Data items

=====

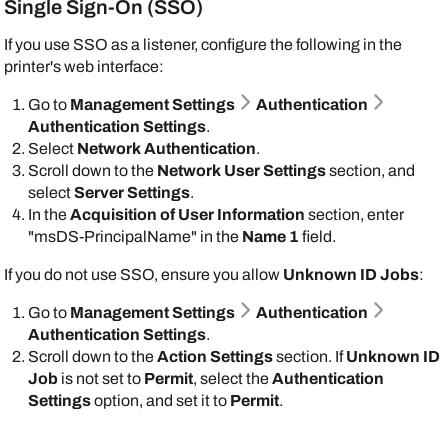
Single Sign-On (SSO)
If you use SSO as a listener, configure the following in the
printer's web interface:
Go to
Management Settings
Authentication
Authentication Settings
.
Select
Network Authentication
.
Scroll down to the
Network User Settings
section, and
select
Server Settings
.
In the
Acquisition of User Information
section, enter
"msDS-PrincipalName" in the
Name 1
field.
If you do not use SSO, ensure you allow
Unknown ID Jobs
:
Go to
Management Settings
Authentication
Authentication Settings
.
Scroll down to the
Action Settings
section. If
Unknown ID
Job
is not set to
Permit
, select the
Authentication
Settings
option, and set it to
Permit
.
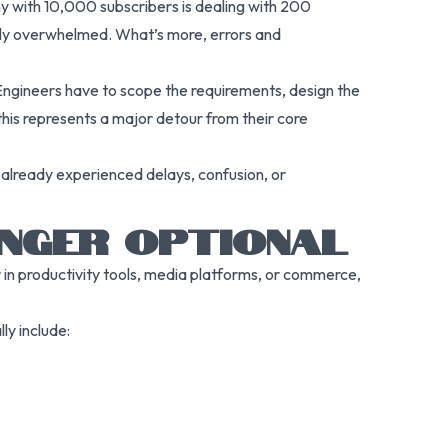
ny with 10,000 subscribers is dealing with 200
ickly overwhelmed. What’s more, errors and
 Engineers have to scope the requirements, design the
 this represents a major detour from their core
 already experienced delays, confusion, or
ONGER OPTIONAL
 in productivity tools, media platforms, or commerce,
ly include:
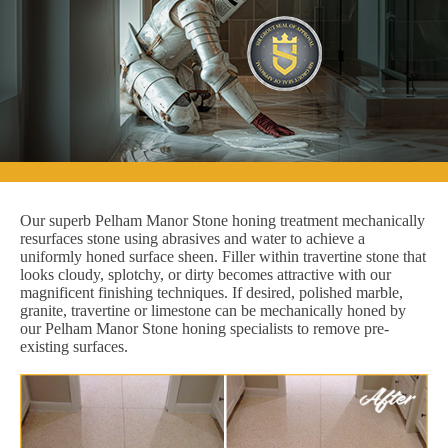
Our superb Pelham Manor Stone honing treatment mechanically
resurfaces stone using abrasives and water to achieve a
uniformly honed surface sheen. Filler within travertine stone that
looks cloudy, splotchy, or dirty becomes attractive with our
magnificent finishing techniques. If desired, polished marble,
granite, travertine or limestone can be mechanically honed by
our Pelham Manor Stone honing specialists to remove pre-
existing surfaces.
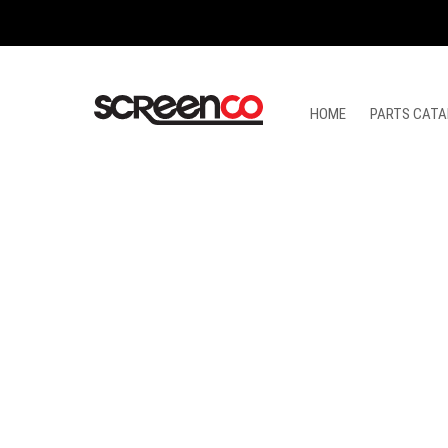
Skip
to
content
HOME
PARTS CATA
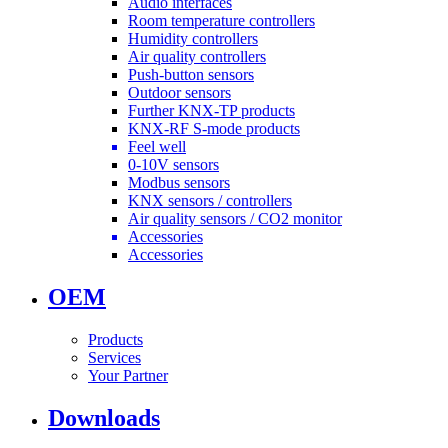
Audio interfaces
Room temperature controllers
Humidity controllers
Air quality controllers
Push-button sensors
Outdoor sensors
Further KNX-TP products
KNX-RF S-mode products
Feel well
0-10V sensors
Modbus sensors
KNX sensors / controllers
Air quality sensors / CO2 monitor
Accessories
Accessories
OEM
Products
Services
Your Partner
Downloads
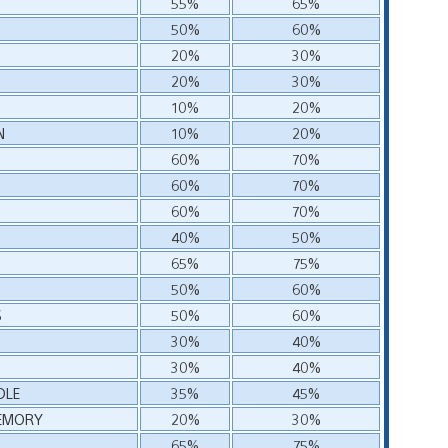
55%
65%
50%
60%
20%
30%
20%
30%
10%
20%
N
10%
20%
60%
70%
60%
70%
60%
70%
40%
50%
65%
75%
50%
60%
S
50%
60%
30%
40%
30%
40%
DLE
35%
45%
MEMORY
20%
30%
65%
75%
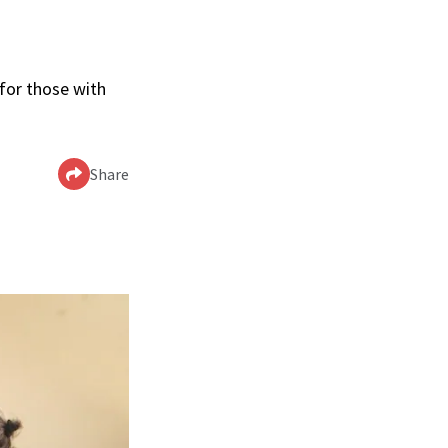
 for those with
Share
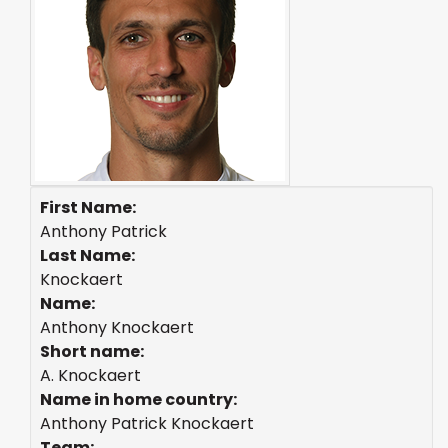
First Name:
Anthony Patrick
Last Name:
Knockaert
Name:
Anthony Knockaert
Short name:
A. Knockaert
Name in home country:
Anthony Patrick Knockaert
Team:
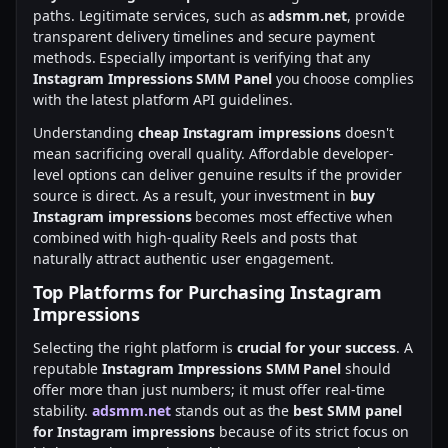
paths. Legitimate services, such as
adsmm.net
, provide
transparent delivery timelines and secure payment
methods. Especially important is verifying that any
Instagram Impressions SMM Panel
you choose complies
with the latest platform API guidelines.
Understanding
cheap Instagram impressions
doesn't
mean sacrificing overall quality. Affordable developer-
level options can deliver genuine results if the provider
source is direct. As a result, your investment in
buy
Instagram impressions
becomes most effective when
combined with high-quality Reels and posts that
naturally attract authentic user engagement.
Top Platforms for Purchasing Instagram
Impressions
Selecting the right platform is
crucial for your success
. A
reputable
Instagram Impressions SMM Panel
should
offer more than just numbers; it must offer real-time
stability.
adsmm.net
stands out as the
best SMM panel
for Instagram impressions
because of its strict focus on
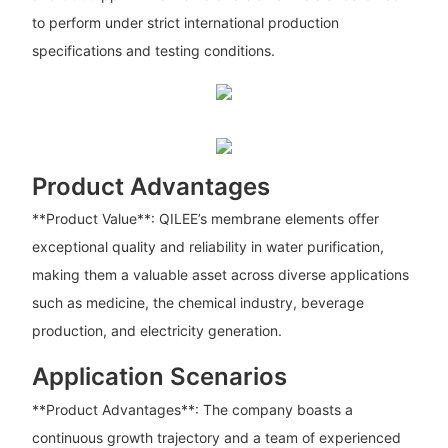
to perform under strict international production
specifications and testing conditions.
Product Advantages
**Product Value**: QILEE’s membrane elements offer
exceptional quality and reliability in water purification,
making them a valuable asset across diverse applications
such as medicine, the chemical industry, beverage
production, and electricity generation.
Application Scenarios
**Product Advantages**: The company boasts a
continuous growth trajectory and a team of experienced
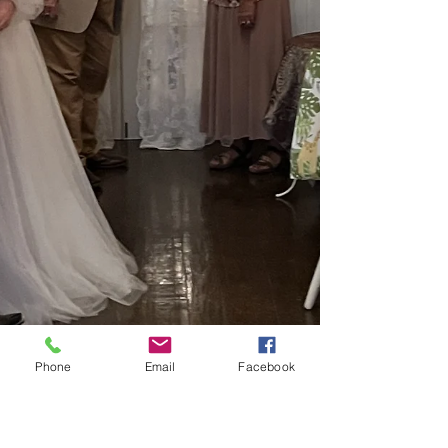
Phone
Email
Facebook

=====

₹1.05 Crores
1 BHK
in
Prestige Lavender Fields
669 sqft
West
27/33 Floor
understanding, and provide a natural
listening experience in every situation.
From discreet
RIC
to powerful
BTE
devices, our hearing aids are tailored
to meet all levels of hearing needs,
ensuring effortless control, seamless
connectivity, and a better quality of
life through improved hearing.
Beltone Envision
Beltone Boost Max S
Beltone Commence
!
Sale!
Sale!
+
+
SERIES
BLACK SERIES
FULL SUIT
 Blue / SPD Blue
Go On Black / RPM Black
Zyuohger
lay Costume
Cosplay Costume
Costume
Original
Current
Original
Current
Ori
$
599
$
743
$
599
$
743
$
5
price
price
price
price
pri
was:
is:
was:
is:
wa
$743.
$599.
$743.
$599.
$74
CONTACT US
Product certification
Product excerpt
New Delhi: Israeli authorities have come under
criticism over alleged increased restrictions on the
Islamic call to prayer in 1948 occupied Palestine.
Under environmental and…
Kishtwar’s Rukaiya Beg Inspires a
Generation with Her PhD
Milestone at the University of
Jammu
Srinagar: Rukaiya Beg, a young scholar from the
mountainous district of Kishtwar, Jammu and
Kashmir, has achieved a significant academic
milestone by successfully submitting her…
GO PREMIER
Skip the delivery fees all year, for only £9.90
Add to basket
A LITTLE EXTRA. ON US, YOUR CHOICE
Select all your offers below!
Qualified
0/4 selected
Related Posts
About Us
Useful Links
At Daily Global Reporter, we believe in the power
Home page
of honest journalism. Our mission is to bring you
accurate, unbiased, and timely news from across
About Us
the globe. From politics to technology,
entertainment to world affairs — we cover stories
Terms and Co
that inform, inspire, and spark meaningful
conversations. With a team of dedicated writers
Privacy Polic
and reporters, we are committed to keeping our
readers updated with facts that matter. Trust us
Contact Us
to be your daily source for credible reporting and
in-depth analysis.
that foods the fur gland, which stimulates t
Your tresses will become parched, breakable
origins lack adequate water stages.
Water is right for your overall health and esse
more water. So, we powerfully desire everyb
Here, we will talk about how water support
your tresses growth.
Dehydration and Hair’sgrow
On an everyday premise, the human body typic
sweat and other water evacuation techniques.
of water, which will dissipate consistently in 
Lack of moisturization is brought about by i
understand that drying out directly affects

=====

TASK ITEM: Output exactly the lines above, from the line with "Our superb Pelham" to the line with "combined with high-quality", both included; skip the pictures.

EXERCISE ANSWER:
Our superb Pelham Manor Stone honing treatment mechanically
resurfaces stone using abrasives and water to achieve a
uniformly honed surface sheen. Filler within travertine stone that
looks cloudy, splotchy, or dirty becomes attractive with our
magnificent finishing techniques. If desired, polished marble,
granite, travertine or limestone can be mechanically honed by
our Pelham Manor Stone honing specialists to remove pre-
existing surfaces.
Skip
to
content
HOME
PARTS CATA
Audio interfaces
Room temperature controllers
Humidity controllers
Air quality controllers
Push-button sensors
Outdoor sensors
Further KNX-TP products
KNX-RF S-mode products
Feel well
0-10V sensors
Modbus sensors
KNX sensors / controllers
Air quality sensors / CO2 monitor
Accessories
Accessories
OEM
Products
Services
Your Partner
Downloads
55%
65%
50%
60%
20%
30%
20%
30%
10%
20%
N
10%
20%
60%
70%
60%
70%
60%
70%
40%
50%
65%
75%
50%
60%
S
50%
60%
30%
40%
30%
40%
DLE
35%
45%
MEMORY
20%
30%
65%
75%
 for those with
Share
First Name:
Anthony Patrick
Last Name:
Knockaert
Name:
Anthony Knockaert
Short name:
A. Knockaert
Name in home country:
Anthony Patrick Knockaert
Team:
paths. Legitimate services, such as
adsmm.net
, provide
transparent delivery timelines and secure payment
methods. Especially important is verifying that any
Instagram Impressions SMM Panel
you choose complies
with the latest platform API guidelines.
Understanding
cheap Instagram impressions
doesn't
mean sacrificing overall quality. Affordable developer-
level options can deliver genuine results if the provider
source is direct. As a result, your investment in
buy
Instagram impressions
becomes most effective when
combined with high-quality Reels and posts that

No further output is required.